Ratings for the Support to Basic Package of Health Services (BPHS) Project for Afghanistan were as follows: outcomes were satisfactory, the risk to development outcome was substantial, the Bank performance was moderately satisfactory, and the Borrower performance was also moderately satisfactory. Some lessons learned included: the approach used in Afghanistan to deliver primary health care services is becoming a model for other fragile and post-conflict countries. The successful approach revolves around: (i) a low cost unified package of health services that is agreed upon by all stakeholders; (ii) contracting out services to NGOs who have greater agility and flexibility in delivering those services; (iii) close collaboration between the government and development partners with clear cut spheres of responsibilities and roles; and (iv) a gradual strengthening of government capacity for stewardship and healthcare provision with increasing roles and responsibilities over time.

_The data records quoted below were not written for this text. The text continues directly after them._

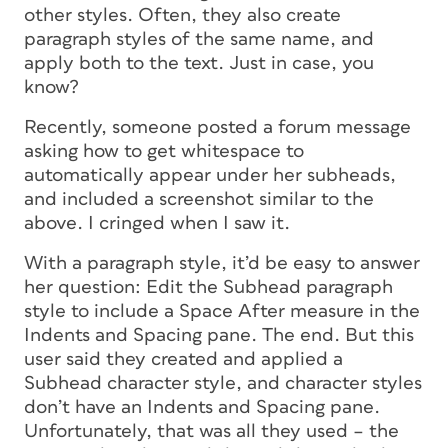
other styles. Often, they also create
paragraph styles of the same name, and
apply
both
to the text. Just in case, you
know?
Recently, someone posted a forum message
asking how to get whitespace to
automatically appear under her subheads,
and included a screenshot similar to the
above. I cringed when I saw it.
With a paragraph style, it’d be easy to answer
her question: Edit the Subhead paragraph
style to include a Space After measure in the
Indents and Spacing pane. The end. But this
user said they created and applied a
Subhead
character
style, and character styles
don’t have an Indents and Spacing pane.
Unfortunately, that was
all
they used – the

Reporting and collection of data on performance indicators, and HMIS strengthening should be considered carefully when designing future operations. Local provincial health departments should be encouraged to play an increasing role of facilitation and stewardship. Strict supervision of and reaping maximum benefits from NGOs should not be the primary focus of the provincial health departments. Early engagement of the provincial health departments should be sought in future operations to coach them towards facilitating and assuming monitoring functions during project implementation.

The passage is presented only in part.